_EXTRACTED DATA_:

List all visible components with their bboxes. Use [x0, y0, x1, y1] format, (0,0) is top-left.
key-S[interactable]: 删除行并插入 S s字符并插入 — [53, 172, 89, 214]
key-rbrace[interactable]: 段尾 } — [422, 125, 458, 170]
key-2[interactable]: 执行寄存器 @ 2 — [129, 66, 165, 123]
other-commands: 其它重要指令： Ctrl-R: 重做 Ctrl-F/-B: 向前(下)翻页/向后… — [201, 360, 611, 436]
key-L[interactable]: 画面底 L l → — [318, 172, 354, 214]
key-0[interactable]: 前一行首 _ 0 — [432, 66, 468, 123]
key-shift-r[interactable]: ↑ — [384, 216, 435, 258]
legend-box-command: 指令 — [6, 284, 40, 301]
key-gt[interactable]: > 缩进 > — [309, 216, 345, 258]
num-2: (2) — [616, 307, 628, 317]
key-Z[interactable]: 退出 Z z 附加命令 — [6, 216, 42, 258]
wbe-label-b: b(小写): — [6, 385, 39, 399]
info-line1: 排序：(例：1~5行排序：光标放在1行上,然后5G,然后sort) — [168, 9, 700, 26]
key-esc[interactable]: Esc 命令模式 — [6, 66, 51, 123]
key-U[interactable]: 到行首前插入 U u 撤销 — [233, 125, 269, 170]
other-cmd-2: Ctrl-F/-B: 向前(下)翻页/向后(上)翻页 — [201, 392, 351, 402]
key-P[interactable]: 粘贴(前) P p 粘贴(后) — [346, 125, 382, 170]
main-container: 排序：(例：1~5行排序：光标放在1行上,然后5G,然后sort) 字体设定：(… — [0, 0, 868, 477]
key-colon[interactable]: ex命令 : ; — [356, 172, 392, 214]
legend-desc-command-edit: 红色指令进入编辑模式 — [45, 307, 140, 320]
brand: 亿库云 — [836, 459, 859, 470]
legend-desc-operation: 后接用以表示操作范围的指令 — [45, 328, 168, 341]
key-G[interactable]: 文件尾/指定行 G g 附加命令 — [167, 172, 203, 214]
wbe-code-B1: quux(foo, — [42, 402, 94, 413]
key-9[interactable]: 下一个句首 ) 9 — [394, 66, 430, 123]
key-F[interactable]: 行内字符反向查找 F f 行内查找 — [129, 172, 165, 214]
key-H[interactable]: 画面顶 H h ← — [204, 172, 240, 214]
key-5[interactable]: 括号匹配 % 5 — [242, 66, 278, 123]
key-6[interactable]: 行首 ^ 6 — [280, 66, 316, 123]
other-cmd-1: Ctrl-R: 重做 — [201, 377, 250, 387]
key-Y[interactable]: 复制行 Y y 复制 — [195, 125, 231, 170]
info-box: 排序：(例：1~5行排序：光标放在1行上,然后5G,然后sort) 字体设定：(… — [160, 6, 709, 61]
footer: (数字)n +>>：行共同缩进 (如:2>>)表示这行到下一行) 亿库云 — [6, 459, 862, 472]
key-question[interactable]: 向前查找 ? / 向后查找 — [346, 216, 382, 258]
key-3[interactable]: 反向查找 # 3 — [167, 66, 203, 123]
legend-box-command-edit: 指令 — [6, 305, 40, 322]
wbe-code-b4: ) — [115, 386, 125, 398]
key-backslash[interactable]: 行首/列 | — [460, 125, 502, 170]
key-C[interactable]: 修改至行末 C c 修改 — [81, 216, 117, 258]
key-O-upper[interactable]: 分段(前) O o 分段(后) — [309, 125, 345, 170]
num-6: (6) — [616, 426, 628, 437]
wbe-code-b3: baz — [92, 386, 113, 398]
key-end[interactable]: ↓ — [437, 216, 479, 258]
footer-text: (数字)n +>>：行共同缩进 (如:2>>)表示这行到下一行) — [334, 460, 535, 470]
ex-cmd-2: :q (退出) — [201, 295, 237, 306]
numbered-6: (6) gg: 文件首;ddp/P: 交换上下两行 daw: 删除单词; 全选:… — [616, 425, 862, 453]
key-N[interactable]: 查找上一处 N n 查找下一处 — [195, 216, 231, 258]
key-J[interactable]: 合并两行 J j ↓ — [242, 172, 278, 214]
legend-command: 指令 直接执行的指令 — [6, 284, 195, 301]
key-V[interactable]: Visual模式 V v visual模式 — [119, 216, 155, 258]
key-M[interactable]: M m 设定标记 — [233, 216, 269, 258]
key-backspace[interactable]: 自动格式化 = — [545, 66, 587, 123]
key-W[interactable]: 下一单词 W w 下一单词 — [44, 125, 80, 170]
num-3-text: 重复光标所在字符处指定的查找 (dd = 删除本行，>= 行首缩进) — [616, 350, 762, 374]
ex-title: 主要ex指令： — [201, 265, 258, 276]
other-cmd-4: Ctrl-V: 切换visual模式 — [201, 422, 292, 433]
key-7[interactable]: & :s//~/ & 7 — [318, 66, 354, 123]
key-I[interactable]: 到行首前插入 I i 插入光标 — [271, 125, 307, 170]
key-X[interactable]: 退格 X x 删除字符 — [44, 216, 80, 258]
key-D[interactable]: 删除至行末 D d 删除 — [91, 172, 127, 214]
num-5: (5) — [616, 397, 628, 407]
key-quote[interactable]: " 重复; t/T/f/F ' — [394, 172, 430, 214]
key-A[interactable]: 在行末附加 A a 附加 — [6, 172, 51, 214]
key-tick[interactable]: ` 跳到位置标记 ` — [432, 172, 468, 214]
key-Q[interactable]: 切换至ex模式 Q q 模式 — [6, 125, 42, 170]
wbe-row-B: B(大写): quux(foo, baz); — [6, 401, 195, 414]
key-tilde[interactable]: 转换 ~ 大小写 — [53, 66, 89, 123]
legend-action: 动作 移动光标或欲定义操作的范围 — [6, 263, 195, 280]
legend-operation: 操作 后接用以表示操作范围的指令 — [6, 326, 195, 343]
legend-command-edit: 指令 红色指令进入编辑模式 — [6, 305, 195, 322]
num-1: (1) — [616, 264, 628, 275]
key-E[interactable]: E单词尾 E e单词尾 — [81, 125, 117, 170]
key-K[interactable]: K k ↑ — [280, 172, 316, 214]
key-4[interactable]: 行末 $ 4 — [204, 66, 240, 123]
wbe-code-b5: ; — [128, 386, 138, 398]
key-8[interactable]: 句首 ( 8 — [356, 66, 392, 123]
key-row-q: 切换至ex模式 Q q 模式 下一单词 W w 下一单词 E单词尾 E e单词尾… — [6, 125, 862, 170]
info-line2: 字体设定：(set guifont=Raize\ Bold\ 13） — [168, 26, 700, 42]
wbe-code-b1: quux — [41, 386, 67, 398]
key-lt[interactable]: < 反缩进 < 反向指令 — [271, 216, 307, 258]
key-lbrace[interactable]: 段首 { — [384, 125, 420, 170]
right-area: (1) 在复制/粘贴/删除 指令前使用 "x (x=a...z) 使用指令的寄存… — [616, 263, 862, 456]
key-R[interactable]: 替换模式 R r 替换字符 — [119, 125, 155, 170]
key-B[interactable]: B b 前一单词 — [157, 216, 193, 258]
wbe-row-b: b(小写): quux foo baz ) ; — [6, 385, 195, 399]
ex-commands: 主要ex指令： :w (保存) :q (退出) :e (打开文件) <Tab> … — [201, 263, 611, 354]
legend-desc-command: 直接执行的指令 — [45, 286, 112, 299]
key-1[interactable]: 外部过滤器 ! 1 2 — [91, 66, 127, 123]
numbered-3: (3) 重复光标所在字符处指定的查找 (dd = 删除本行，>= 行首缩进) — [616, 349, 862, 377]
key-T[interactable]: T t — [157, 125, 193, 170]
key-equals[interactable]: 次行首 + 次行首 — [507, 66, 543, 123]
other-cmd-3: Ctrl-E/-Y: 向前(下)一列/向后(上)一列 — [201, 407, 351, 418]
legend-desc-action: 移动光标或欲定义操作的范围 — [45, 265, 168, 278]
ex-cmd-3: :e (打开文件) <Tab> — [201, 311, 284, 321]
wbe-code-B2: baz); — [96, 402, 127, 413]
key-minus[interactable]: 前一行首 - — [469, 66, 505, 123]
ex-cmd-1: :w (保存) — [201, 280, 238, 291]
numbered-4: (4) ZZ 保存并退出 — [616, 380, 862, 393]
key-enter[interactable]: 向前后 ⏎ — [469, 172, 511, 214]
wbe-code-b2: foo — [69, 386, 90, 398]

_WORK INSTRUCTION_: Look over the entries above and count the lines where the word "footer" appears, then report only that count.

_EXPECTED OUTPUT_: 2